Wednesday, November 19, 2008

Friday, November 14, 2008

New Summit catalog for WSU

From our Library News feed (http://www.wsulibs.wsu.edu/general/News-Events.htm), here's some information on the upcoming new iteration of the Summit catalog used by WSU Libraries and by cooperating Washington and Oregon Libraries. We keep trying to make interlibrary loan easier and better, and hopefully this new version of Summit will help us in doing that.

New Summit Catalog Coming Dec 1
Post Time: 11/12/2008 1:02:11 PM
Posted By: coreyj@wsu.edu (Corey Johnson)
Category: News

Summary
WSU Libraries, in cooperation with the 35 other WA/OR academic libraries of the Orbis Cascade Alliance, will be launching a new version of the Summit Catalog on December 1. We will be offering enhancements to the catalog while supporting Summit borrowing without interruption. New features include:

  • The addition of the 110 million book/media records from OCLCs WorldCat to those discoverable through Summit.

  • Access to about 50 million articles from OCLC databases such as ArticleFirst, British Library Serials, PubMed, and ERIC, through Summit.

  • An improved user interface with spelling assistance; book covers; post-search filters such as author, format, date, audience, language and topic; improved relevance ranking, syndication/tagging with online services like Google, Amazon and Facebook; citation creation tools and book reviews.

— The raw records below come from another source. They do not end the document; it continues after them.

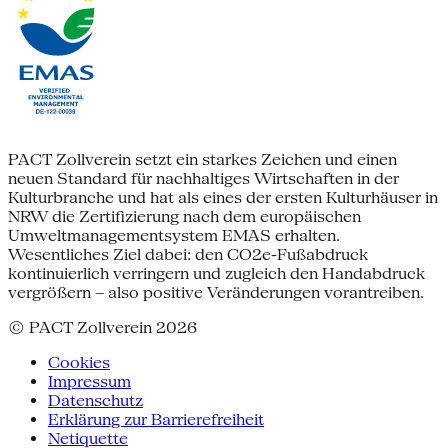
PACT Zollverein setzt ein starkes Zeichen und einen
neuen Standard für nachhaltiges Wirtschaften in der
Kulturbranche und hat als eines der ersten Kulturhäuser in
NRW die Zertifizierung nach dem europäischen
Umweltmanagementsystem EMAS erhalten.
Wesentliches Ziel dabei: den CO2e-Fußabdruck
kontinuierlich verringern und zugleich den Handabdruck
vergrößern – also positive Veränderungen vorantreiben.
© PACT Zollverein 2026
Cookies
Impressum
Datenschutz
Erklärung zur Barrierefreiheit
Netiquette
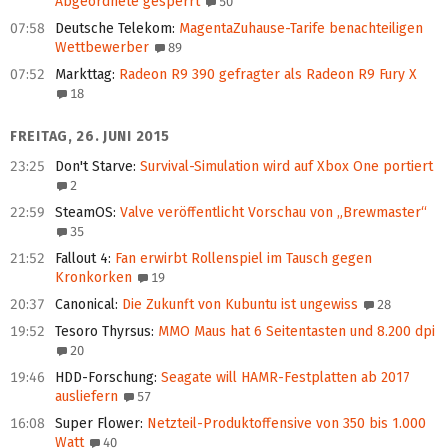
Abgeordnete gesperrt
50
07:58
Deutsche Telekom
:
MagentaZuhause-Tarife benachteiligen
Wettbewerber
89
07:52
Markttag
:
Radeon R9 390 gefragter als Radeon R9 Fury X
18
FREITAG, 26. JUNI 2015
23:25
Don't Starve
:
Survival-Simulation wird auf Xbox One portiert
2
22:59
SteamOS
:
Valve veröffentlicht Vorschau von „Brewmaster“
35
21:52
Fallout 4
:
Fan erwirbt Rollenspiel im Tausch gegen
Kronkorken
19
20:37
Canonical
:
Die Zukunft von Kubuntu ist ungewiss
28
19:52
Tesoro Thyrsus
:
MMO Maus hat 6 Seitentasten und 8.200 dpi
20
19:46
HDD-Forschung
:
Seagate will HAMR-Festplatten ab 2017
ausliefern
57
16:08
Super Flower
:
Netzteil-Produktoffensive von 350 bis 1.000
Watt
40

You can learn more about the new version of Summit at: http://orbiscascade.org/index/communication-kit

You can test a beta version of the new catalog at:
http://www.summit.worldcat.org/
(You cannot order materials through this test instance of the new catalog.)

Monday, November 10, 2008

When librarians build a search engine...

I'm very curious to see what will come of Reference Extract, a web search engine "built for maximum credibility" that will weight results toward sites used heavily by libraries.

According to the article on Reference Extract in the Chronicle of Higher Education's Wired Campus, "The idea is to cull and promote recommendations from tens of thousands of librarians around the world."

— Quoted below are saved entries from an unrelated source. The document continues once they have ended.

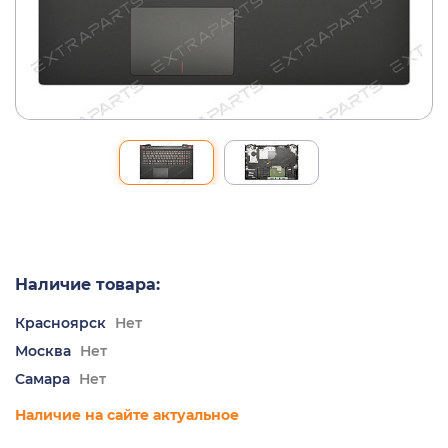
Наличие товара:
Красноярск
Нет
Москва
Нет
Самара
Нет
Наличие на сайте актуальное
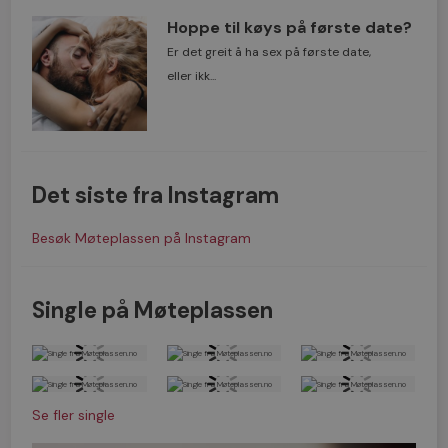
Hoppe til køys på første date?
Er det greit å ha sex på første date,
eller ikk...
Det siste fra Instagram
Besøk Møteplassen på Instagram
Single på Møteplassen
Se fler single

I think this could be phenomenally cool, or a complete disaster. It would be nice to see a good marriage of search engine algorithms and librarian knowledge, something that would leverage the abilities librarians have developed as we evaluate information and attempt to teach others to do the same. It would be nice to have access to a search engine that was not so easily leveraged to bring up results corporations want us to see.

On the other hand, it often seems to me that librarians are really excellent at gathering and organizing information but not always so good at making it easily accessible to non-librarians.

Good luck, Research Exchange. I hope you do very, very well.